Layer 1 blockchain projects with the biggest scalability issues

layer 1 blockchain projects with the biggest scalability issues

According to coingecko, there are over 13,000 active blockchain projects right now. A large portion of the active blockchain projects uses another blockchain network in order to power their Dapp. In the early days of crypto, when there was very little activity on a blockchain, everything could run smoothly and efficiently.

However, as more people start adopting crypto and using the network, blockchains can start becoming slow. This is known as a scalability issue: certain blockchains cannot handle the same speed and efficiency as before, as more and more people join the network and the number of transactions per second (TPS) increases rapidly. 

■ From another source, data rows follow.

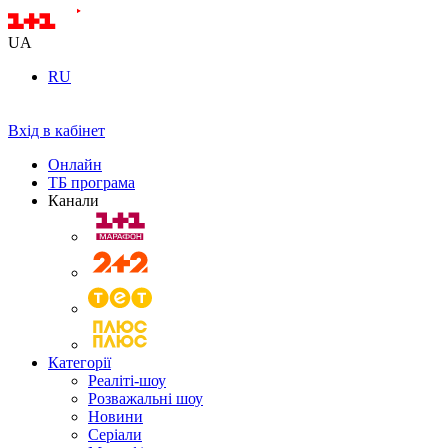
UA
RU
Вхід в кабінет
Онлайн
ТБ програма
Канали
Категорії
Реаліті-шоу
Розважальні шоу
Новини
Серіали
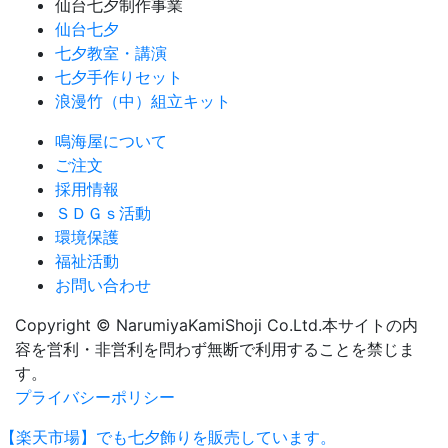
仙台七夕制作事業
仙台七夕
七夕教室・講演
七夕手作りセット
浪漫竹（中）組立キット
鳴海屋について
ご注文
採用情報
ＳＤＧｓ活動
環境保護
福祉活動
お問い合わせ
Copyright © NarumiyaKamiShoji Co.Ltd.
本サイトの内
容を営利・非営利を問わず無断で利用することを禁じま
す。
プライバシーポリシー
【楽天市場】でも七夕飾りを販売しています。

This article will uncover the three Layer 1 blockchain projects with the biggest scalability issues right now. Of course, every blockchain can encounter a scalability issue with enough user adoption. A great example of this is what happened to the Avalanche network, an L1 blockchain: it boasted speedy transactions and low fees until it had to start handling over 500,000 transactions daily.  

The toughest part for any L1 is balancing every element in the blockchain trilemma, as many experts believe that improving a blockchain’s speed generally means compromising on decentralization or security. Therefore, although some L1 blockchains may be more scalable than others, they are generally less secure and less decentralized compared to the blockchain projects in this list.

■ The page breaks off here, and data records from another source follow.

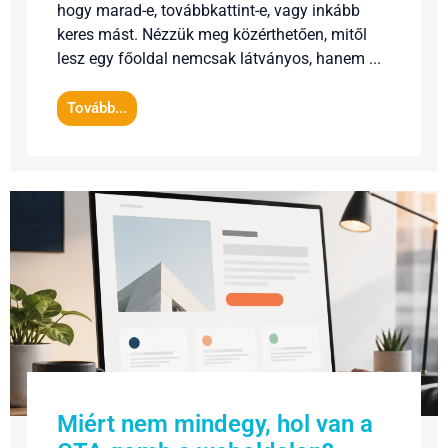
hogy marad-e, továbbkattint-e, vagy inkább
keres mást. Nézzük meg közérthetően, mitől
lesz egy főoldal nemcsak látványos, hanem ...
Tovább...
Miért nem mindegy, hol van a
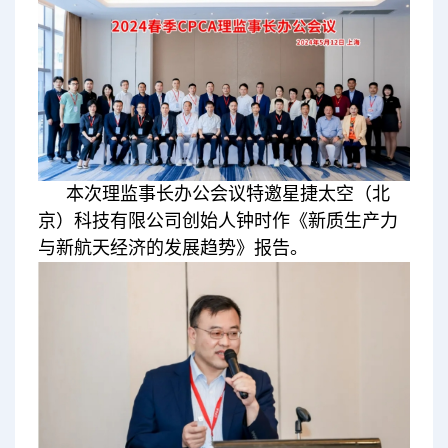
本次理监事长办公会议特邀星捷太空（北
京）科技有限公司创始人钟时作《新质生产力
与新航天经济的发展趋势》报告。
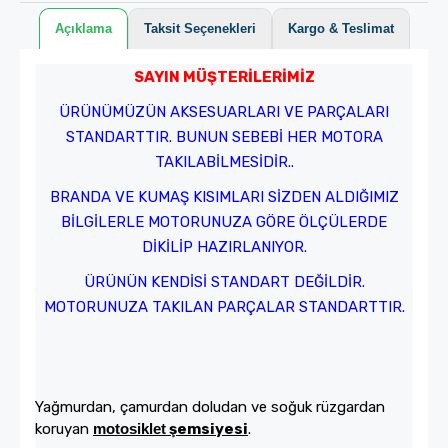
Açıklama
Taksit Seçenekleri
Kargo & Teslimat
SAYIN MÜŞTERİLERİMİZ
ÜRÜNÜMÜZÜN AKSESUARLARI VE PARÇALARI
STANDARTTIR. BUNUN SEBEBİ HER MOTORA
TAKILABİLMESİDİR..
BRANDA VE KUMAŞ KISIMLARI SİZDEN ALDIĞIMIZ
BİLGİLERLE MOTORUNUZA GÖRE ÖLÇÜLERDE
DİKİLİP HAZIRLANIYOR.
ÜRÜNÜN KENDİSİ STANDART DEĞİLDİR.
MOTORUNUZA TAKILAN PARÇALAR STANDARTTIR.
Yağmurdan, çamurdan doludan ve soğuk rüzgardan
koruyan
motosiklet
şemsiyesi
.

Get in context: What’s a Layer 1 blockchain? A beginner’s guide. 

the blockchain trilemma

The blockchain trilemma: improving one pillar generally means compromising on the other two. Source [CertiK].

Bitcoin ($BTC)

BTC is considered by many to be the first blockchain project ever created. It historically has always been the largest crypto project by market cap. BTC uses the Proof of Work (PoW) mechanism, which is energy costly. The PoW mechanism highlights one of BTC’s scalability issues: it cannot increase transaction output without more energy inputs. This is bad, as Bitcoin’s total yearly electric consumption is higher than the entire country of Argentina. As more people use BTC, more energy will be consumed.

 

BTC’s architecture has focus on security, therefore is slow.  BTC can handle up to 7 transactions per second(TPS), a lot lower compared to Visa which handles usually around 1,400 TPS on average (and claims that it can go up to 24,000 TPS if needed). Bitcoin has built the lightning network to help it with scalability, but the core L1 structure does present some scalability issues. BTC’s scalability issue is one of the reasons why some investors see it as a storage of value and nothing more.

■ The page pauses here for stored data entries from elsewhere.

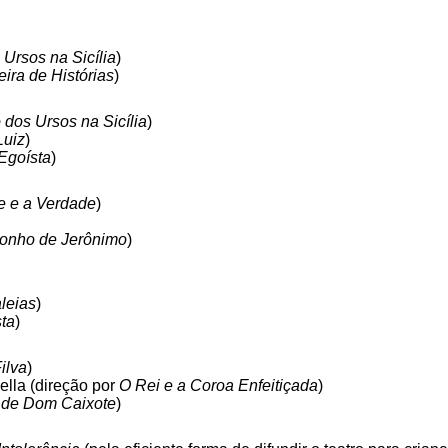
Ursos na Sicília
)
ira de Histórias
)
dos Ursos na Sicília
)
Luiz
)
Egoísta
)
e e a Verdade
)
onho de Jerônimo
)
leias
)
ta
)
ilva
)
ella (direção por
O Rei e a Coroa Enfeitiçada
)
 de Dom Caixote
)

Could Bitcoin ever lose its status as the king of crypto? Read On.

Ethereum ($ETH)

ETH is the second-largest crypto by market cap. It might have more utility than BTC because it can host smart contracts, meaning that essentially people can program their own money with its own set of rules and host all of the transactions and records on the Ethereum blockchain. 

However, ETH also suffers from scalability issues. Although ETH is not as old as BTC, it is 7 years old which is regarded as a long time in the crypto industry. 

Just like BTC, ETH uses PoW to validate transactions, which is slow and inefficient. However, ETH produces more blocks compared to BTC, meaning it can handle a bit more than double the TPS bandwidth that BTC can handle, at 15 transactions per second.

Since ETH is not only used as a storage of value and hosts Dapps (Decentralized applications), it will need more TPS compared to BTC in general. The ETH founders are claiming that ETH will solve many of its scalability issues with ETH 2.0, which will transition the ETH network from PoW to PoS (Proof of Stake).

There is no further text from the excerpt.